• **TO DO**
All records below must be reproduced exactly, although any pictures they contain are to be omitted.

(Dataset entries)

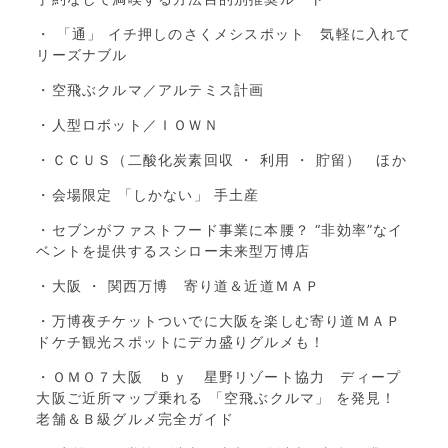
・ 「通」 イチ押しのさくメシスポット 気軽に入れて
リーズナブル
・空飛ぶクルマ／アルテミス計画
・人型ロボット／ＩＯＷＮ
・ＣＣＵＳ（二酸化炭素回収 ・ 利用 ・ 貯留） ほか
・会場限定 「しかない」 手土産
・セブンがファストフード事業に本腰？ “非効率”なイ
ベントを提供するスシロー未来型万博店
・大阪 ・ 関西万博 寄り道＆近道ＭＡＰ
・万博夜チケットついでに大阪を楽しむ寄り道ＭＡＰ
ドケチ観光スポットにデカ盛りグルメも！
・ＯＭＯ７大阪 ｂｙ 星野リゾート協力 ディープ
大阪ご近所マップ乗れる 「空飛ぶクルマ」 を発見！
老舗＆Ｂ級グルメ完全ガイド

• **ANSWER SECTION**
・ 「通」 イチ押しのさくメシスポット 気軽に入れて
リーズナブル
・空飛ぶクルマ／アルテミス計画
・人型ロボット／ＩＯＷＮ
・ＣＣＵＳ（二酸化炭素回収 ・ 利用 ・ 貯留） ほか
・会場限定 「しかない」 手土産
・セブンがファストフード事業に本腰？ “非効率”なイ
ベントを提供するスシロー未来型万博店
・大阪 ・ 関西万博 寄り道＆近道ＭＡＰ
・万博夜チケットついでに大阪を楽しむ寄り道ＭＡＰ
ドケチ観光スポットにデカ盛りグルメも！
・ＯＭＯ７大阪 ｂｙ 星野リゾート協力 ディープ
大阪ご近所マップ乗れる 「空飛ぶクルマ」 を発見！
老舗＆Ｂ級グルメ完全ガイド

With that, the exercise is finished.